Confidence Intervals¶

In [ ]:
# Function for confidence interval
def confidence(sample): 
    print('Mean:', sample.mean())
    confidence_interval = st.t.interval(0.95, len(sample)-1, sample.mean(), sample.sem())
    print('95% confidence interval:', confidence_interval)
In [ ]:
confidence(predictions_0)
Mean: 92.42951694121892
95% confidence interval: (92.141241144103, 92.71779273833484)
In [ ]:
confidence(predictions_1)
Mean: 68.68102185200009
95% confidence interval: (68.11025003765316, 69.25179366634701)
In [ ]:
confidence(predictions_2)
Mean: 94.91135196705469
95% confidence interval: (94.66593096078726, 95.1567729733221)

This confirms the earlier theory in the distribution of the well values among the regions. Region 2 values are slightly higher than Region 1. Region 0 is mostly distributed around smaller values of barrel reserve volume.

Profit Risk¶

In [ ]:
# Function for determining profit, risk, and losses 
def profit_risk(target, predictions):
    state = np.random.RandomState(19)
    values = []
    for i in range(1000):
        target_subsample = target.sample(n=500, replace=True, random_state=state)
        pred_subsample = predictions[target_subsample.index]
        values.append(profit(target_subsample, pred_subsample, 200))

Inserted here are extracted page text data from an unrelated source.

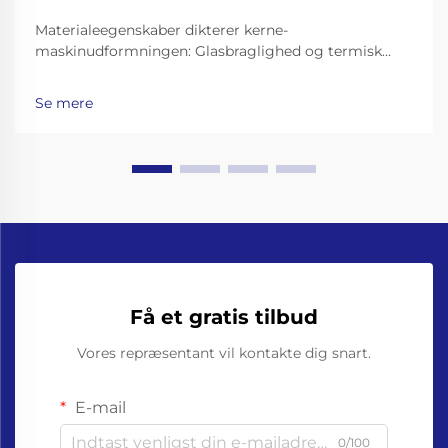
Materialeegenskaber dikterer kerne-
maskinudformningen: Glasbraglighed og termisk
masse – hvorfor glasflaskemaskiner kræver
forstærkede rammer, støddæmpede transportbånd
Se mere
og præcisionsgrebere til flaskehalse. At arbejde med
glasflasker betyder at gå ud over...
Få et gratis tilbud
Vores repræsentant vil kontakte dig snart.
E-mail
0/100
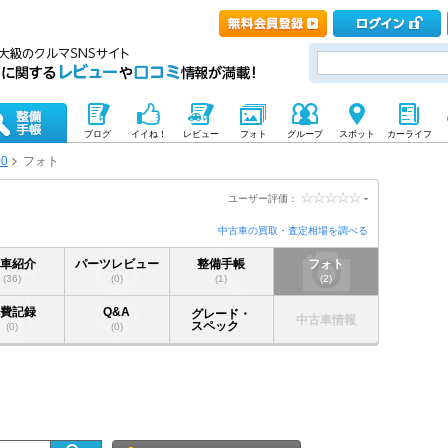
ブログ
イイね！
レビュー
フォト
グループ
スポット
カーライフ
00
フォト
-
ユーザー評価：
中古車の買取・査定相場を調べる
愛車紹介
パーツレビュー
整備手帳
フォト
(36)
(0)
(1)
(2)
燃費記録
Q&A
グレード・
中古車情報
スペック
(0)
(0)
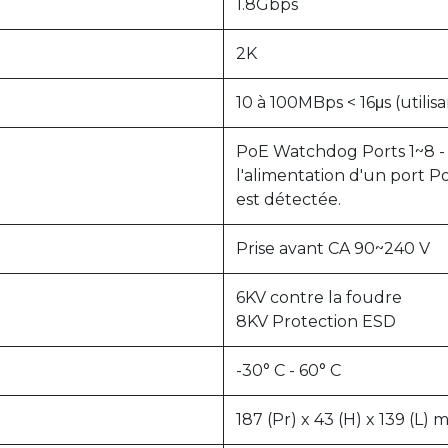
1.8Gbps
2K
10 à 100MBps < 16μs (utilis
PoE Watchdog Ports 1~8 
l'alimentation d'un port P
est détectée.
Prise avant CA 90~240 V
6KV contre la foudre
8KV Protection ESD
-30° C - 60° C
187 (Pr) x 43 (H) x 139 (L)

    values = pd.Series(values)
    losses = (values < 0 ).mean() * 100
   

    print((f'{values.quantile(0.025):,}', f'{values.quantile(0.975):,}'))
    print('Mean Profit: ', f'{values.mean():,}')
    print('Losses : ', losses)   
    return

Region 0¶

In [ ]:
# Region 0
profit_risk(merged_0.target, merged_0.predictions)
('-682,314.259189359', '9,774,510.185401097')
Mean Profit:  4,533,870.619212874
Losses :  4.8

Region 1¶

In [ ]:
# Region 1
profit_risk(merged_1.target, merged_1.predictions)
('681,283.8236853313', '8,630,951.198799688')
Mean Profit:  4,945,452.4751050165
Losses :  1.0999999999999999

Region 2¶

In [ ]:
# Region 2
profit_risk(merged_2.target, merged_2.predictions)
('-1,538,054.1441032141', '9,219,736.453033209')
Mean Profit:  3,756,892.0224074163
Losses :  8.3

Results¶

Based on the mean profit, Region 1 has the highest profit potential. Furthermore, Region 1 has the lowest chance of losses, at just over 1%. The 95% confidence zone of Region 1, has the highest range for profit. Regions 0 and 2 have 4.8 and 8.3 % chances of losses, respectively. This is supported by negative profit values seen in the 95% confidence interval.

Conclusion¶

Considering the three datasets, we will suggest OilGiant to start a new site in Region 1. Region 1 has the greatest profit margin, as the range of well reserve volume is better than those of the other regions, due to the higher lower bound. In addition, the chance of losses in Region 1 is around 1%, which is extremely low. Therefore, the chances of randomly picking 200 sites that are extremely profitable will be more likely in Region 1. As we are focusing on as subsample of the 200 most profitable wells out of a 500 well sample, we limit our chance of loss, rather than just randomly picking wells. Overall, our model will perform well when predicting new sites to implement, and predicting the most profitable wells, given the same features we have in our model.